Nagold bekam Besuch aus Berlin: Franziska Brantner erhielt Einblicke in die Hochdorfer Kronenbrauerei. Bei dieser Gelegenheit musste sie sich allerdings auch Kritik anhören.
Die Bundesvorsitzende der Grünen, Franziska Brantner, tourt derzeit durch den Kreis Calw. Nun erhielt sie eine Führung in der Hochdorfer Kronenbrauerei. Reine Wahlwerbung für die Grünen war der Besuch für Geschäftsführer Eberhard Haizmann aber keineswegs.
Im März stehen in Baden-Württemberg die Landtagswahlen an. Im Zuge dessen habe die gebürtige Lörracherin im Kreis nach „tollen, regional verankerten“ Unternehmen gesucht.
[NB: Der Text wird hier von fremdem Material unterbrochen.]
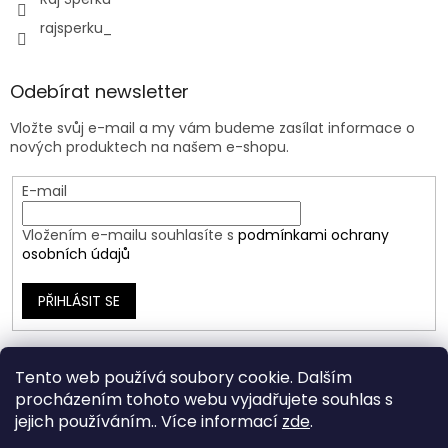
rajsperku_
Odebírat newsletter
Vložte svůj e-mail a my vám budeme zasílat informace o
nových produktech na našem e-shopu.
E-mail
Vložením e-mailu souhlasíte s
podmínkami ochrany
osobních údajů
PŘIHLÁSIT SE
Tento web používá soubory cookie. Dalším
procházením tohoto webu vyjadřujete souhlas s
jejich používáním.. Více informací
zde
.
Durch Kreisrat-Mitglied Brigitte Loyal sei sie auf das Hochdorfer Traditionsunternehmen aufmerksam geworden, erklärte sie.
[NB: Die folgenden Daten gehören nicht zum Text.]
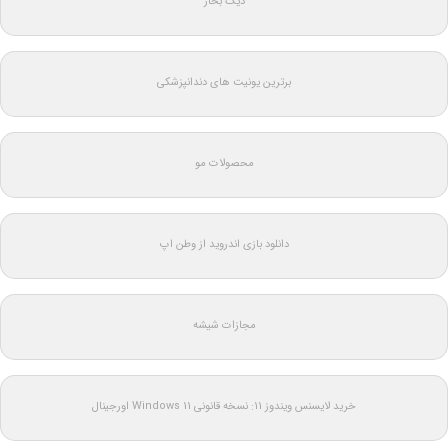
دیگ بخار
برترین یونیت های دندانپزشکی
محصولات مو
دانلود بازی اندروید از وطن اپ
مجازات شیشه
خرید لایسنس ویندوز 11: نسخه قانونی Windows 11 اورجینال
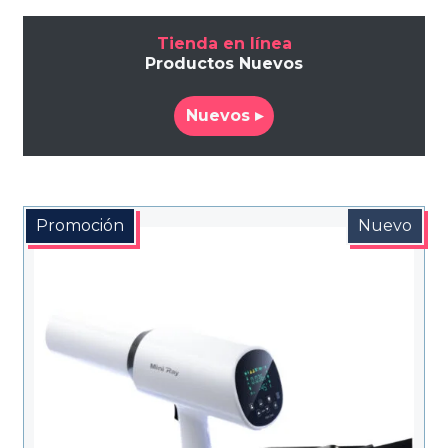
Tienda en línea
Productos Nuevos
Nuevos ▸
Promoción
Nuevo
Geschäftsführer Haizmann, selbst bei den Freien Wählern aktiv, saß viele Jahre gemeinsam mit Loyal im Gemeinderat. Auch wenn er mit vielen Standpunkten der Grünen nicht übereinstimme, habe er seiner alten Kollegin zuliebe dem Besuch zugestimmt, sagte er.
Firmengeschichte und Rundgang in der Brauerei
Nach einer Einführung in die Firmengeschichte des mehr als 350 Jahre alten Familienunternehmens beging die Bundesabgeordnete gemeinsam mit dem Grünen-Landtagskandidat Fynn Rubehn die Brauerei.
So konnte die 46-Jährige die großen Braukessel, die langen Fließbänder und die Berge an vollen Bierkästen in den Hallen bestaunen.
Haizmann erklärte gemeinsam mit Betriebsleiter Moritz Krahl den Besuchern die Arbeitsabläufe in der Brauerei, und welche verschiedenen Hefesorten für welches Bier verwendet werden.
Haizmann hatte Kritik zu äußern
Die Gelegenheit, eine Bundesvorsitzende der Grünen im Haus zu haben, ließ sich Haizmann nicht entgehen. Gerade aus Unternehmer-Perspektive hatte er einige Kritikpunkte zu äußern.
So kritisierte er unter anderem die Pläne zur Reform der Erbschaftssteuer, laut denen Erben ab einem Firmenwert von fünf Millionen Euro Erbschaftssteuer zahlen sollen.
Dies sei eine Sache, die er „nicht ganz nachvollziehen“ könne, erklärte er. Allein für die Technik habe die Firma in den letzten Jahren zehn bis 15 Millionen Euro ausgegeben, habe privat allerdings lediglich „ein Motorrad und einen Gaul“.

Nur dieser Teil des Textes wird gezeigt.